━━ LISTED ENTRIES ━━

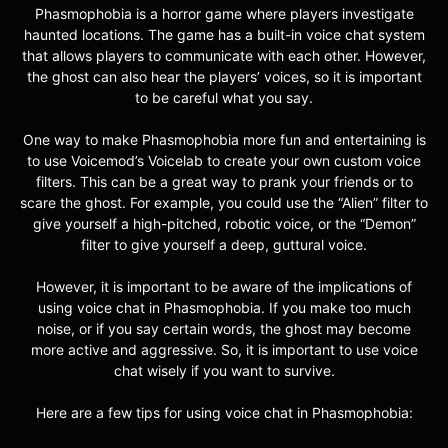
Phasmophobia is a horror game where players investigate
haunted locations. The game has a built-in voice chat system
that allows players to communicate with each other. However,
the ghost can also hear the players’ voices, so it is important
to be careful what you say.
One way to make Phasmophobia more fun and entertaining is
to use Voicemod’s Voicelab to create your own custom voice
filters. This can be a great way to prank your friends or to
scare the ghost. For example, you could use the “Alien” filter to
give yourself a high-pitched, robotic voice, or the “Demon”
filter to give yourself a deep, guttural voice.
However, it is important to be aware of the implications of
using voice chat in Phasmophobia. If you make too much
noise, or if you say certain words, the ghost may become
more active and aggressive. So, it is important to use voice
chat wisely if you want to survive.
Here are a few tips for using voice chat in Phasmophobia:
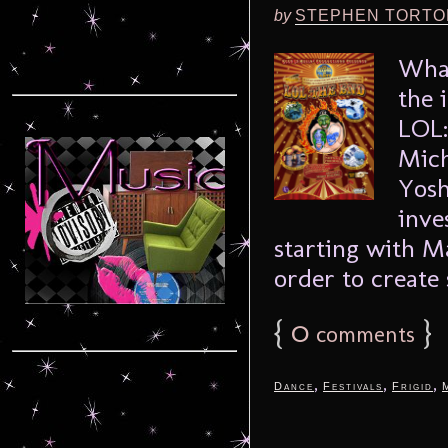
by
STEPHEN TORTO
What
the 
LOL:
Mich
Yosh
inve
starting with M
order to create 
{
0
}
comments
,
,
,
Dance
Festivals
Frigid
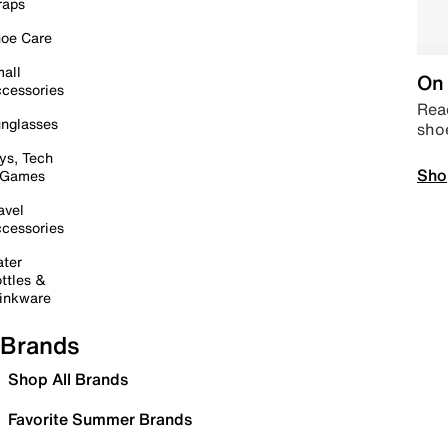
raps
oe Care
all
On 
cessories
Read
nglasses
sho
ys, Tech
Sho
 Games
avel
cessories
ter
ttles &
inkware
Brands
Shop All Brands
Favorite Summer Brands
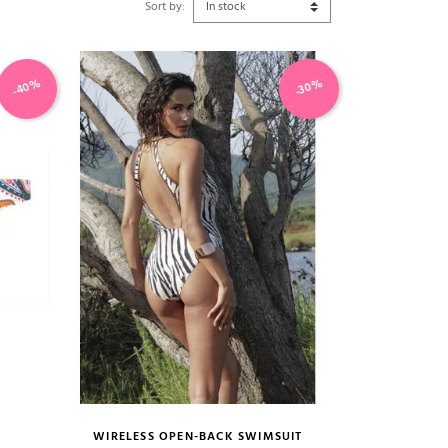
Sort by:
-40%
-30%
WIRELESS OPEN-BACK SWIMSUIT
size guide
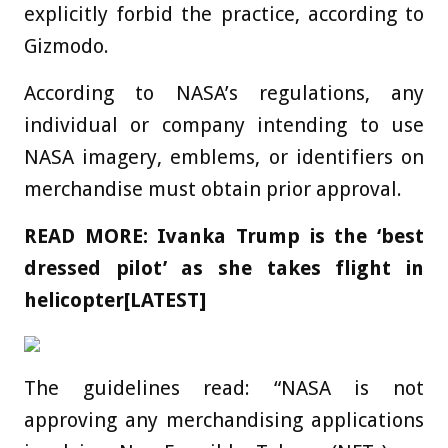
explicitly forbid the practice, according to
Gizmodo.
According to NASA’s regulations, any
individual or company intending to use
NASA imagery, emblems, or identifiers on
merchandise must obtain prior approval.
READ MORE:
Ivanka Trump is the ‘best
dressed pilot’ as she takes flight in
helicopter[LATEST]
The guidelines read: “NASA is not
approving any merchandising applications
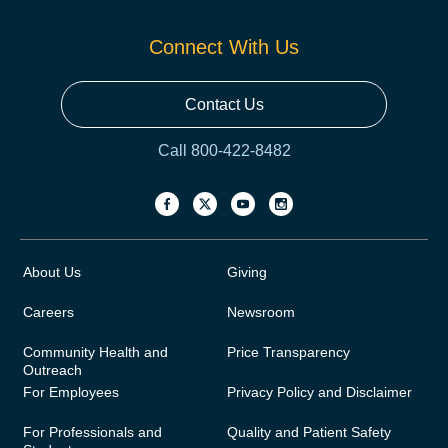
Connect With Us
Contact Us
Call 800-422-8482
About Us
Giving
Careers
Newsroom
Community Health and
Price Transparency
Outreach
For Employees
Privacy Policy and Disclaimer
For Professionals and
Quality and Patient Safety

━━━

▶ DIRECTIONS FOR THIS TASK
Would you transcribe all of the data exactly, apart from its pictures?

▶ SOLUTION TO THIS PROBLEM
Phasmophobia is a horror game where players investigate
haunted locations. The game has a built-in voice chat system
that allows players to communicate with each other. However,
the ghost can also hear the players’ voices, so it is important
to be careful what you say.
One way to make Phasmophobia more fun and entertaining is
to use Voicemod’s Voicelab to create your own custom voice
filters. This can be a great way to prank your friends or to
scare the ghost. For example, you could use the “Alien” filter to
give yourself a high-pitched, robotic voice, or the “Demon”
filter to give yourself a deep, guttural voice.
However, it is important to be aware of the implications of
using voice chat in Phasmophobia. If you make too much
noise, or if you say certain words, the ghost may become
more active and aggressive. So, it is important to use voice
chat wisely if you want to survive.
Here are a few tips for using voice chat in Phasmophobia:
by
STEPHEN TORTO
What
the 
LOL:
Mich
Yosh
inve
starting with M
order to create 
{
0
}
comments
,
,
,
Dance
Festivals
Frigid
raps
oe Care
all
On 
cessories
Read
nglasses
sho
ys, Tech
Sho
 Games
avel
cessories
ter
ttles &
inkware
Brands
Shop All Brands
Favorite Summer Brands
Sort by:
-40%
-30%
WIRELESS OPEN-BACK SWIMSUIT
size guide
explicitly forbid the practice, according to
Gizmodo.
According to NASA’s regulations, any
individual or company intending to use
NASA imagery, emblems, or identifiers on
merchandise must obtain prior approval.
READ MORE:
Ivanka Trump is the ‘best
dressed pilot’ as she takes flight in
helicopter[LATEST]
The guidelines read: “NASA is not
approving any merchandising applications
Connect With Us
Contact Us
Call 800-422-8482
About Us
Giving
Careers
Newsroom
Community Health and
Price Transparency
Outreach
For Employees
Privacy Policy and Disclaimer
For Professionals and
Quality and Patient Safety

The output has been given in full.